* PROBLEM DETAILS:
Every word in the data below belongs in your copy, exactly as given; the pictures do not.

* GIVEN RECORDS:
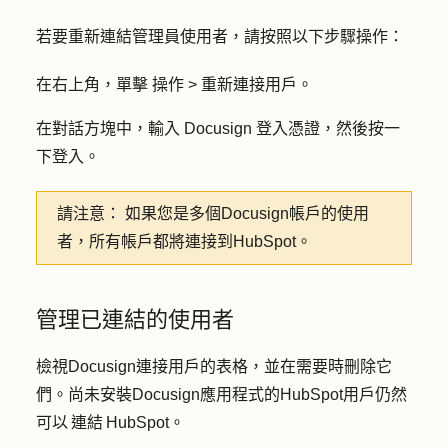
若要重新連結管理員使用者，請按照以下步驟操作：
在右上角，單擊
操作 > 重新連接用戶
。
在對話方塊中，輸入
Docusign
登入憑證
，然後按一
下
登入
。
請注意：
如果您是多個Docusign帳戶的使用
者，所有帳戶都將連接到HubSpot。
管理已連結的使用者
檢視Docusign連接用戶的表格，並在需要時刪除它
們。尚未安裝Docusign應用程式的HubSpot用戶仍然
可以 連結 HubSpot。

* SOLUTION BELOW:
若要重新連結管理員使用者，請按照以下步驟操作：
在右上角，單擊
操作 > 重新連接用戶
。
在對話方塊中，輸入
Docusign
登入憑證
，然後按一
下
登入
。
請注意：
如果您是多個Docusign帳戶的使用
者，所有帳戶都將連接到HubSpot。
管理已連結的使用者
檢視Docusign連接用戶的表格，並在需要時刪除它
們。尚未安裝Docusign應用程式的HubSpot用戶仍然
可以 連結 HubSpot。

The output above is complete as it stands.